Uh, we don't recall attacking Cerebras and we certainly didn't say that it used more power. What we did say, was that it is possible that a bigger chip may have an increased total cost of ownership. We gave 5 reasons why it is a challenge to make bigger chips work. Did you not watch the whole video? Context is important.

@TheBestNameEverMade 7 ай бұрын

Thanks for responding. I did. Go to the section where you talk about TCO. 16.05. I know you said might but it doesn't because when you have 60x as much compute and a huge amount of memory on chip there is less power in total even if the there is more power per chip for cooling etc... also Nvidia needs dozens of chips for communication to do the same as one chip. Communication is much cheaper in power usage if it's just baked into the chip.

@kleanthisgroutides7100 7 ай бұрын

My issue with Cerebras is the them being adamant they get 100% yield which is of course BS… they will not disclose how much of the wafer is actually bad/defective. As for the power they are not lower power when running at full tilt with a normalised process… yes there is an architecture advantage for lower power but in the grand scheme of things it’s not significant.
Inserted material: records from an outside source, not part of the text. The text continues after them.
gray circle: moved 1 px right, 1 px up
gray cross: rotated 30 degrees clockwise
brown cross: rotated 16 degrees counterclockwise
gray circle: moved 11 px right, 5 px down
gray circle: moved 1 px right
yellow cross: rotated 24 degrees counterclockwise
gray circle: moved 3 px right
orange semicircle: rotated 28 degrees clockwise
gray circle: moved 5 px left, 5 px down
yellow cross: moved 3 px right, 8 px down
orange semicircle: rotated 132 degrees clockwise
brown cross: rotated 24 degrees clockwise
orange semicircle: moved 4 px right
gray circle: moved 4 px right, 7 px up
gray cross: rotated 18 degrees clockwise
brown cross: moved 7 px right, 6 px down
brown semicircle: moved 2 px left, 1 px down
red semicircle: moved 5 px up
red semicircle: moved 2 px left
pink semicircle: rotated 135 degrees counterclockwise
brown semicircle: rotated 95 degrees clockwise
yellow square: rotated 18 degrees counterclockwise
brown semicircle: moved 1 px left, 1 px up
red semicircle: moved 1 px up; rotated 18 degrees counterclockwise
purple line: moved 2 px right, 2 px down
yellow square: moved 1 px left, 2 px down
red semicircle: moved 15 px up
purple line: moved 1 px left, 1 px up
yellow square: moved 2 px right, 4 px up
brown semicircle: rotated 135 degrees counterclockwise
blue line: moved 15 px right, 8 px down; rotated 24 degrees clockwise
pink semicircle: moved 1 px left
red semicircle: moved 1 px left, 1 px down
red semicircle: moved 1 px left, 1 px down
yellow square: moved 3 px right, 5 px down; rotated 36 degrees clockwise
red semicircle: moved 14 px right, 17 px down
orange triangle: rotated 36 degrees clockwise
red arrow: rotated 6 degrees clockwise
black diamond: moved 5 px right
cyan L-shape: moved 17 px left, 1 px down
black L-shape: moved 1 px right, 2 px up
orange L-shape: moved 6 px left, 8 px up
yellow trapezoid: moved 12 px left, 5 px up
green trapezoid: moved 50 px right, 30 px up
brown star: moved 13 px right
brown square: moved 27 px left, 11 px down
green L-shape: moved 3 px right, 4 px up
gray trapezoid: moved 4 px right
Transistors are transistors, they need to switch hence consume power.

@UltimateEnd0 5 ай бұрын

Except that that Cerebras CS-3 uses 200x less energy consumption than the fastest super computers currently operating in the world.

@kleanthisgroutides7100 5 ай бұрын

@@UltimateEnd0 15KW-25KW is not low power… there’s no comparison to a supercomputer since it’s not Apples to Apples.

@christian15213 7 ай бұрын

Doesn't this all lead to the push for quantum

@noway8233 2 ай бұрын

Cerebras is huge , the umpalompas gone sufer

@Baylorbetterthanbrown Ай бұрын

Is privately owned so it's not for the public

@anahitaaalami9064 3 ай бұрын

so….. is cerebras a threat to nvidia or not?

@chipstockinvestor 3 ай бұрын

No probably not

@Baylorbetterthanbrown Ай бұрын

Yesh Yes they are

@Baylorbetterthanbrown Ай бұрын

Im getting in early 😅

@RedondoBeach2 7 ай бұрын

Why.... do.... you..... talk.... like.... robots?

@anahitaaalami9064 7 ай бұрын

Intel

@johnsands6652 5 ай бұрын

When will cerebras go public?

@themusic6808 3 ай бұрын

Sounds like they’re planning for a IPO in October

@godfreycarmichael 2 ай бұрын

These people are AI generated. Show me your hands!

@MichaelMantion 7 ай бұрын

Just skip to 12:44 this video was such a waste of time I think I will unsubl

@ARIK.R 7 ай бұрын

Camtek (NASDAQ:CAMT) said Monday it has received a new order for about $25 million from a tier-1 HBM manufacturer, for the inspection and metrology of High Bandwidth Memory.